Monday 10 December 2012

Get ready for the Obama sell-out


The shape of the new bipartisan sell-out of working Americans is now becoming clear, so buckle your seat belts. It will be led by the Great and Powerful Defender of the 99% Barack Obama with sour-faced, grumpy Republicans pretending to be dragged kicking and screaming into the briar patch of their choice. The result will be the further impoverishment of the middle classes (no one cares about the poor at all, so fuck them).

The online NY Times had a big, neon warning sign in a weekend article that started like this:

“A small but growing group of Republicans say the party should perhaps accede to President Obama‘s demand for higher tax rates for top earners so that the attention can shift to making serious cuts in benefit programs like Medicare and Medicaid, a top Republican senator said on Sunday.”
The article then goes on to mention the Obama-Boehner meetings and the continued Republican insistence on “deep, long-term reductions” in Medicaid and “other social programs” to obtain their cooperation. Well, I guess that makes sense given the Republicans’ stunning triumphs in the recently concluded elections.

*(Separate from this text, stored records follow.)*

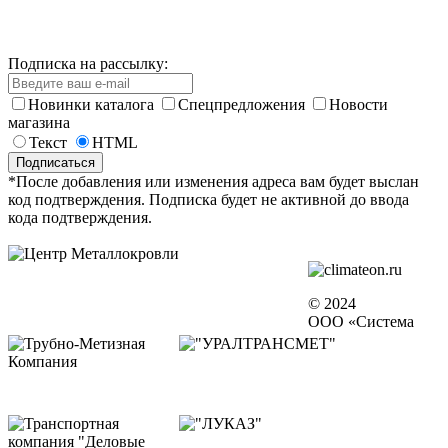
Подписка на рассылку:
Новинки каталога
Спецпредложения
Новости
магазина
Текст
HTML
*После добавления или изменения адреса вам будет выслан
код подтверждения. Подписка будет не активной до ввода
кода подтверждения.
© 2024
ООО «Система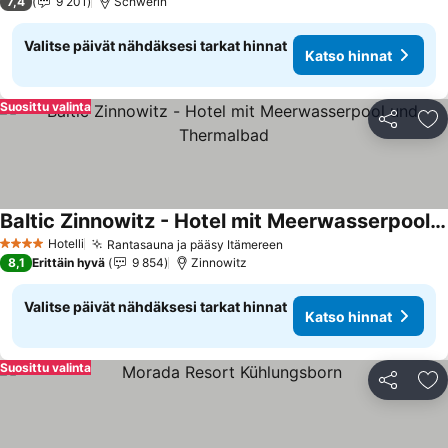
7,4
9 201
Schwerin
Valitse päivät nähdäksesi tarkat hinnat
Katso hinnat
Suosittu valinta
Jaa
Li
Baltic Zinnowitz - Hotel mit Meerwasserpool und Thermalbad
Katso hinnat
Hotelli
Rantasauna ja pääsy Itämereen
Katso hinnat
4 Tähtiluokitus
8,1
Erittäin hyvä
9 854
Zinnowitz
Valitse päivät nähdäksesi tarkat hinnat
Katso hinnat
Suosittu valinta
Jaa
Li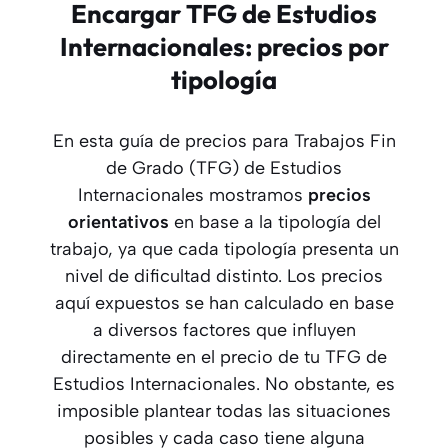
Encargar TFG de Estudios
Internacionales: precios por
tipología
En esta guía de precios para Trabajos Fin
de Grado (TFG) de Estudios
Internacionales mostramos
precios
orientativos
en base a la tipología del
trabajo, ya que cada tipología presenta un
nivel de dificultad distinto. Los precios
aquí expuestos se han calculado en base
a diversos factores que influyen
directamente en el precio de tu TFG de
Estudios Internacionales. No obstante, es
imposible plantear todas las situaciones
posibles y cada caso tiene alguna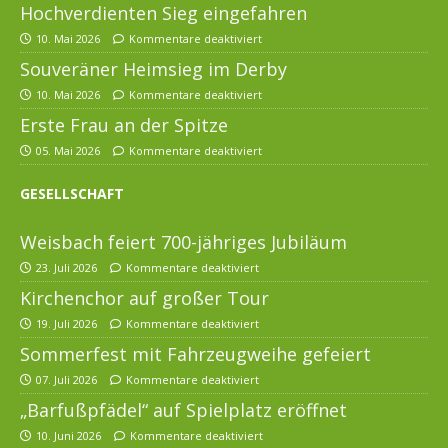
Hochverdienten Sieg eingefahren
10. Mai 2026
Kommentare deaktiviert
Souveräner Heimsieg im Derby
10. Mai 2026
Kommentare deaktiviert
Erste Frau an der Spitze
05. Mai 2026
Kommentare deaktiviert
GESELLSCHAFT
Weisbach feiert 700-jähriges Jubiläum
23. Juli 2026
Kommentare deaktiviert
Kirchenchor auf großer Tour
19. Juli 2026
Kommentare deaktiviert
Sommerfest mit Fahrzeugweihe gefeiert
07. Juli 2026
Kommentare deaktiviert
„Barfußpfädel“ auf Spielplatz eröffnet
10. Juni 2026
Kommentare deaktiviert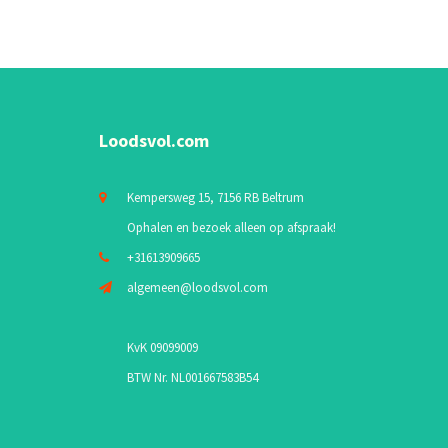
Loodsvol.com
Kempersweg 15, 7156 RB Beltrum
Ophalen en bezoek alleen op afspraak!
+31613909665
algemeen@loodsvol.com
KvK 09099009
BTW Nr. NL001667583B54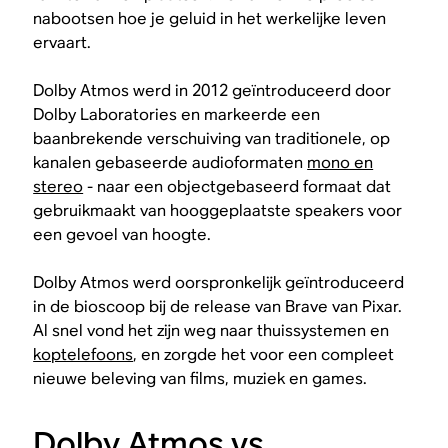
nabootsen hoe je geluid in het werkelijke leven
ervaart.
Dolby Atmos werd in 2012 geïntroduceerd door
Dolby Laboratories en markeerde een
baanbrekende verschuiving van traditionele, op
kanalen gebaseerde audioformaten
mono en
stereo
- naar een objectgebaseerd formaat dat
gebruikmaakt van hooggeplaatste speakers voor
een gevoel van hoogte.
Dolby Atmos werd oorspronkelijk geïntroduceerd
in de bioscoop bij de release van
Brave
van Pixar.
Al snel vond het zijn weg naar thuissystemen en
koptelefoons
, en zorgde het voor een compleet
nieuwe beleving van films, muziek en games.
Dolby Atmos vs.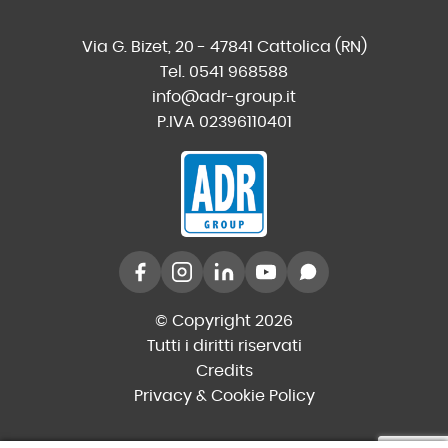
Via G. Bizet, 20 - 47841 Cattolica (RN)
Tel. 0541 968588
info@adr-group.it
P.IVA 02396110401
© Copyright 2026
Tutti i diritti riservati
Credits
Privacy & Cookie Policy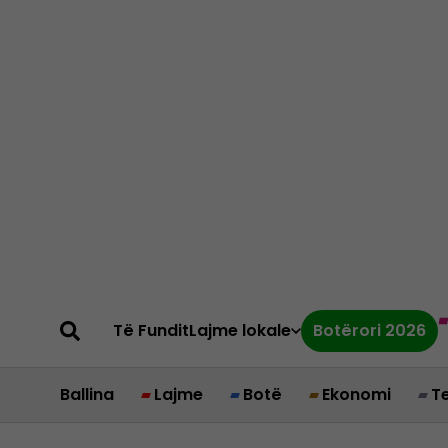
Të Fundit
Lajme lokale
Botërori 2026
Ballina
Lajme
Botë
Ekonomi
T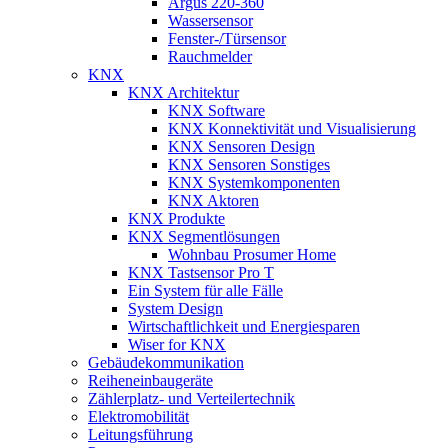
Argus 220-360
Wassersensor
Fenster-/Türsensor
Rauchmelder
KNX
KNX Architektur
KNX Software
KNX Konnektivität und Visualisierung
KNX Sensoren Design
KNX Sensoren Sonstiges
KNX Systemkomponenten
KNX Aktoren
KNX Produkte
KNX Segmentlösungen
Wohnbau Prosumer Home
KNX Tastsensor Pro T
Ein System für alle Fälle
System Design
Wirtschaftlichkeit und Energiesparen
Wiser for KNX
Gebäudekommunikation
Reiheneinbaugeräte
Zählerplatz- und Verteilertechnik
Elektromobilität
Leitungsführung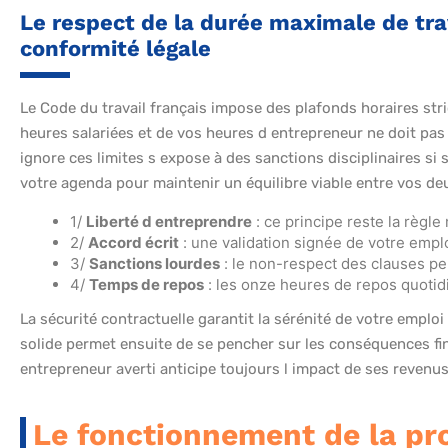
Le respect de la durée maximale de trav
conformité légale
Le Code du travail français impose des plafonds horaires str
heures salariées et de vos heures d entrepreneur ne doit pas
ignore ces limites s expose à des sanctions disciplinaires si
votre agenda pour maintenir un équilibre viable entre vos deu
1/
Liberté d entreprendre
: ce principe reste la règle
2/
Accord écrit
: une validation signée de votre employ
3/
Sanctions lourdes
: le non-respect des clauses pe
4/
Temps de repos
: les onze heures de repos quotid
La sécurité contractuelle garantit la sérénité de votre emplo
solide permet ensuite de se pencher sur les conséquences fin
entrepreneur averti anticipe toujours l impact de ses revenu
Le fonctionnement de la pro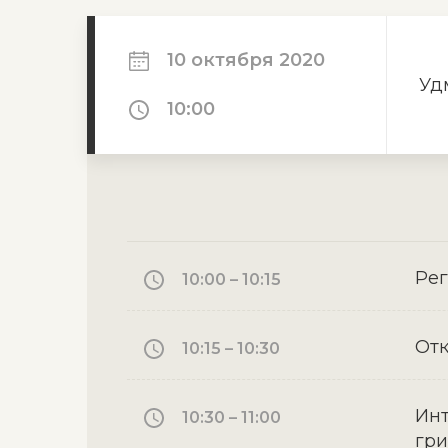
10 октября 2020
Уд
10:00
Рег
10:00 – 10:15
От
10:15 – 10:30
Инт
10:30 – 11:00
гри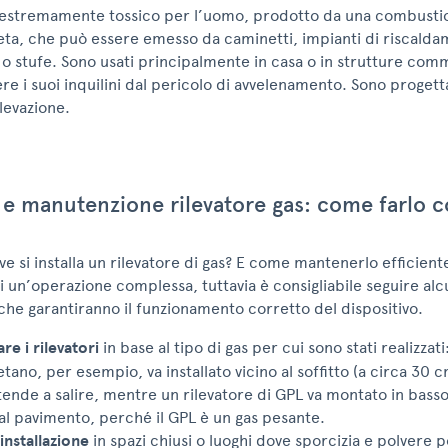
estremamente tossico per l’uomo, prodotto da una combusti
ta, che può essere emesso da caminetti, impianti di riscald
i o stufe. Sono usati principalmente in casa o in strutture com
re i suoi inquilini dal pericolo di avvelenamento. Sono progett
levazione.
e e manutenzione rilevatore gas: come farlo 
 si installa un rilevatore di gas? E come mantenerlo efficien
di un’operazione complessa, tuttavia è consigliabile seguire alc
he garantiranno il funzionamento corretto del dispositivo.
re i rilevatori
in base al tipo di gas per cui sono stati realizzati
tano, per esempio, va installato vicino al soffitto (a circa 30 c
ende a salire, mentre un rilevatore di GPL va montato in basso
l pavimento, perché il GPL è un gas pesante.
’installazione
in spazi chiusi o luoghi dove sporcizia e polvere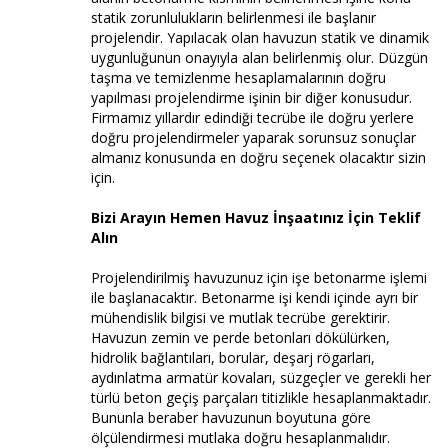
statik zorunlulukların belirlenmesi ile başlanır
projelendir. Yapılacak olan havuzun statik ve dinamik
uygunluğunun onayıyla alan belirlenmiş olur. Düzgün
taşma ve temizlenme hesaplamalarının doğru
yapılması projelendirme işinin bir diğer konusudur.
Firmamız yıllardır edindiği tecrübe ile doğru yerlere
doğru projelendirmeler yaparak sorunsuz sonuçlar
almanız konusunda en doğru seçenek olacaktır sizin
için.
Bizi Arayın Hemen Havuz İnşaatınız İçin Teklif
Alın
Projelendirilmiş havuzunuz için işe betonarme işlemi
ile başlanacaktır. Betonarme işi kendi içinde ayrı bir
mühendislik bilgisi ve mutlak tecrübe gerektirir.
Havuzun zemin ve perde betonları dökülürken,
hidrolik bağlantıları, borular, deşarj rögarları,
aydınlatma armatür kovaları, süzgeçler ve gerekli her
türlü beton geçiş parçaları titizlikle hesaplanmaktadır.
Bununla beraber havuzunun boyutuna göre
ölçülendirmesi mutlaka doğru hesaplanmalıdır.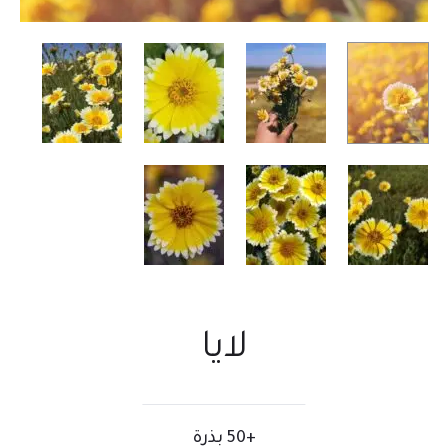
لايا
+50 بذرة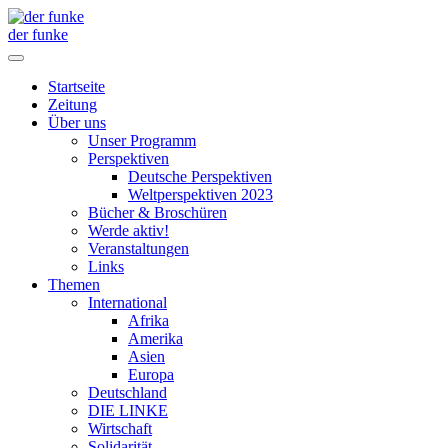
der funke
Startseite
Zeitung
Über uns
Unser Programm
Perspektiven
Deutsche Perspektiven
Weltperspektiven 2023
Bücher & Broschüren
Werde aktiv!
Veranstaltungen
Links
Themen
International
Afrika
Amerika
Asien
Europa
Deutschland
DIE LINKE
Wirtschaft
Solidarität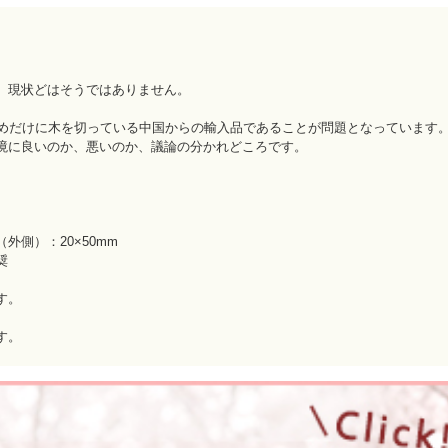
、現状どはそうではありません。
ためだけに木を切っている中国からの輸入品であることが問題となっています
境に良いのか、悪いのか、議論の分かれどころです。
外側）：20×50mm
奨
す。
す。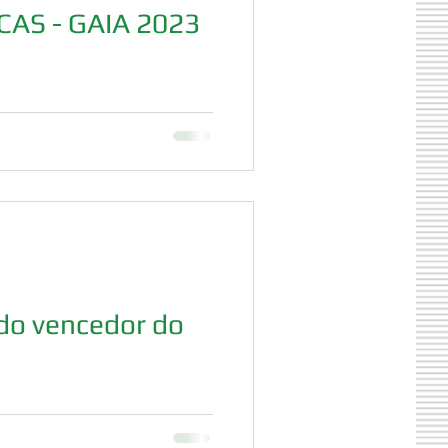
AS - GAIA 2023
 do vencedor do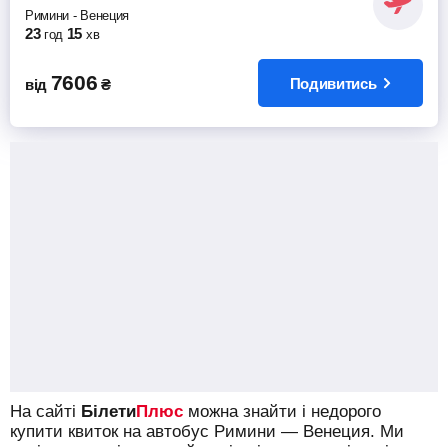
Римини
-
Венеция
23
15
год
хв
7606
Подивитись
від
₴
На сайті
Білети
Плюс
можна знайти і недорого
купити квиток на автобус Римини — Венеция.
Ми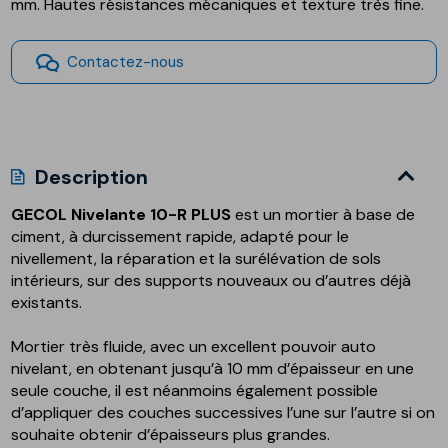
mm. Hautes résistances mécaniques et texture très fine.
Contactez-nous
Description
GECOL Nivelante 10-R PLUS
est un mortier à base de
ciment, à durcissement rapide, adapté pour le
nivellement, la réparation et la surélévation de sols
intérieurs, sur des supports nouveaux ou d’autres déjà
existants.
Mortier très fluide, avec un excellent pouvoir auto
nivelant, en obtenant jusqu’à 10 mm d’épaisseur en une
seule couche, il est néanmoins également possible
d’appliquer des couches successives l’une sur l’autre si on
souhaite obtenir d’épaisseurs plus grandes.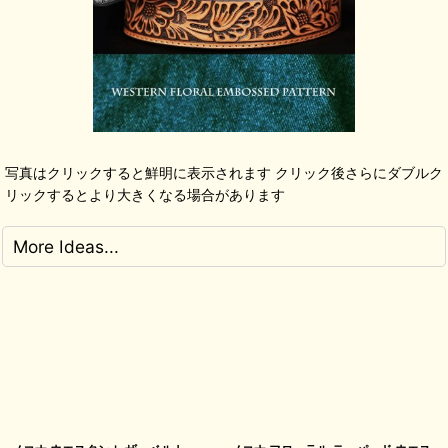
写真はクリックすると鮮明に表示されます クリック後さらにダブルク
リックするとより大きくなる場合があります
More Ideas...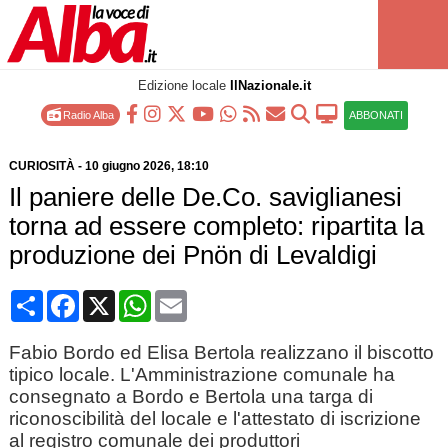
Edizione locale
IlNazionale.it
Radio Alba
ABBONATI
CURIOSITÀ
-
10 giugno 2026
, 18:10
Il paniere delle De.Co. saviglianesi
torna ad essere completo: ripartita la
produzione dei Pnön di Levaldigi
Condividi
Facebook
X
WhatsApp
Email
Fabio Bordo ed Elisa Bertola realizzano il biscotto
tipico locale. L'Amministrazione comunale ha
consegnato a Bordo e Bertola una targa di
riconoscibilità del locale e l'attestato di iscrizione
al registro comunale dei produttori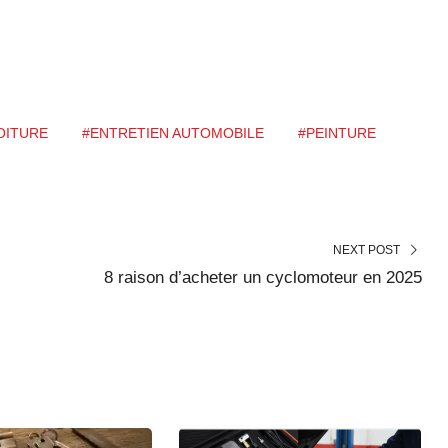
OITURE
#ENTRETIEN AUTOMOBILE
#PEINTURE
NEXT POST
8 raison d’acheter un cyclomoteur en 2025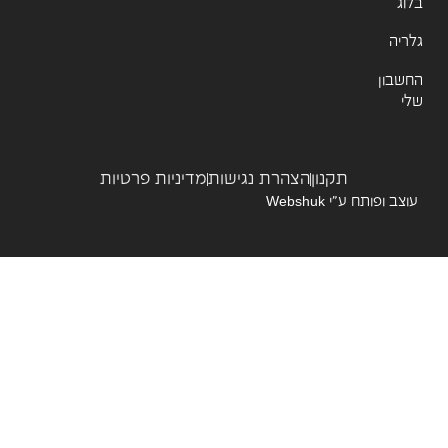
ג
יה
שבון
תקנון
הצהרת נגישות
מדיניות פרטיות
צב ופותח ע”י
Webshuk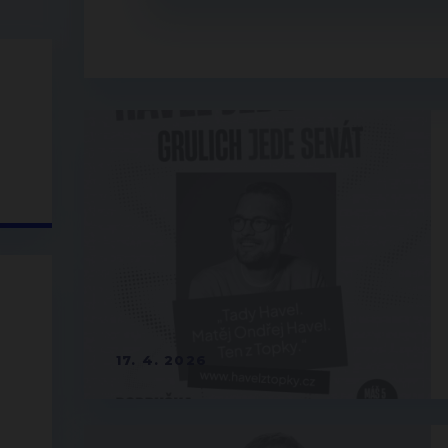
17. 4. 2026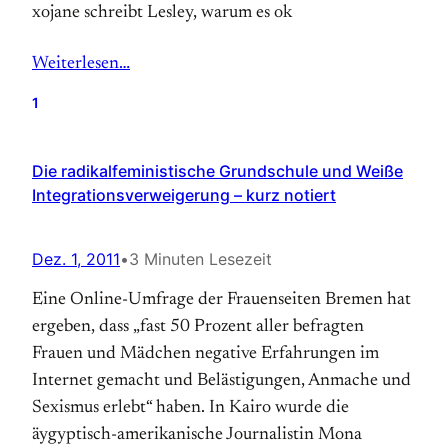
xojane schreibt Lesley, warum es ok
Weiterlesen…
1
Die radikalfeministische Grundschule und Weiße
Integrationsverweigerung – kurz notiert
Dez. 1, 2011
•
3 Minuten Lesezeit
Eine Online-Umfrage der Frauenseiten Bremen hat
ergeben, dass „fast 50 Prozent aller befragten
Frauen und Mädchen negative Erfahrungen im
Internet gemacht und Belästigungen, Anmache und
Sexismus erlebt“ haben. In Kairo wurde die
äygyptisch-amerikanische Journalistin Mona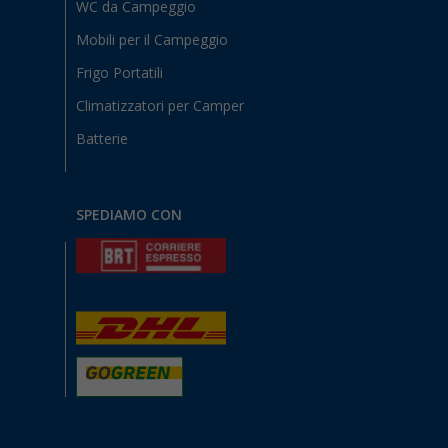
WC da Campeggio
Mobili per il Campeggio
Frigo Portatili
Climatizzatori per Camper
Batterie
SPEDIAMO CON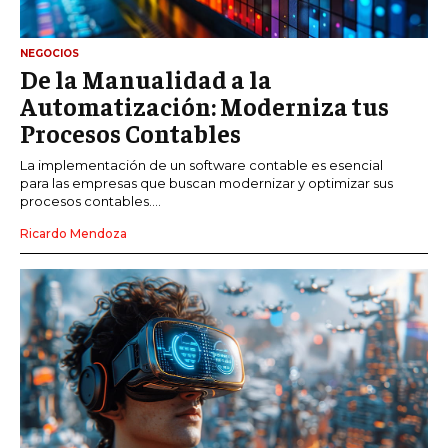
NEGOCIOS
De la Manualidad a la
Automatización: Moderniza tus
Procesos Contables
La implementación de un software contable es esencial
para las empresas que buscan modernizar y optimizar sus
procesos contables....
Ricardo Mendoza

Oh, wait a minute! I thought the guys in favor of shoveling yet more of the national income upwards were soundly defeated. Huh? Did I miss something?

No, actually, I didn’t. But a whole lot of frantically canvassing and snottily superior Obamanoids did—while they were swooning over their guy’s solid victory, he was telling anyone who cared to listen that the first order of business upon re-election was to chip away at the New Deal social safety net that has kept our grandparents away from the cat food for 50 years. He said it, but the self-righteous Democrats who were telling me I should shed my skepticism and swallow the Kool-Aid NOW refused to hear it.

Note also that although the immediate focus of attention is cuts to Medicaid—which is an easier target since it serves low-income people rather than the powerful elderly (Medicare) or the so-far sacrosanct Social Security—that weasel phrase “other social programs” is a hint about where things will head once the principle of “deep, long-term reductions” is established. After all, if the problem is “entitlements,” those things the government gives away to undeserving mooches like you and me, rather than unfunded wars, de-industrialization by off-shoring, Pentagon bloat or massive value extraction by Wall Street, then well, I guess we’ll just have to man up and start knocking down those big, bad, expensive things like government retirement plans and socialized health care.

A really progressive administration would campaign for the opposite: to expand the more efficient state-run health insurance schemes like Medicare and Medicaid, thereby reining in our ridiculous healthcare costs. It would also stomp out all the talk about Social Security’s alleged demographic problems and the lies about its imminent insolvency. Earth to base: these tales are FALSE and tendentious, i.e., designed to rob you while you slumber. Given the full house Obama is holding with the automatic expiration of the Bush tax giveaways, there is no reason at all to bargain away our legacy from the Roosevelt years.

In short, we are about to witness a new Nixon-in-China moment: Barack Goes to Wall Street. The old anticommunist hellcat sucking up to Mao Zedong marked the end of a Cold War era, and Obama’s success in opening up the New Deal safety net to plutocratic plunder is its mirror image—only a liberalish-looking Democrat could pull it off. It is the culmination of Obama’s faithful toadying to the interests of finance over the productive economy and the citizens, and the result will be an historic shift in the assumptions about what our government should provide.

True, Romney & friends, the purported losers last month, may end up paying a little more to the IRS although let’s not count on that given all the ways the moneybags have to shelter their income and get around the system. But the really significant prize—access to even more wealth once the safety net is further shredded—will now be open to them. And since we’ve been lulled into a political coma by the electoral spectacle, we won’t feel a thing.

1 comment:

Anonymous said...

Yes, yes, and again yes. I couldn't be more disappointed in those who mournfully hope the Republicans will "give Obama a chance" as if he were actually trying to save the social safety net.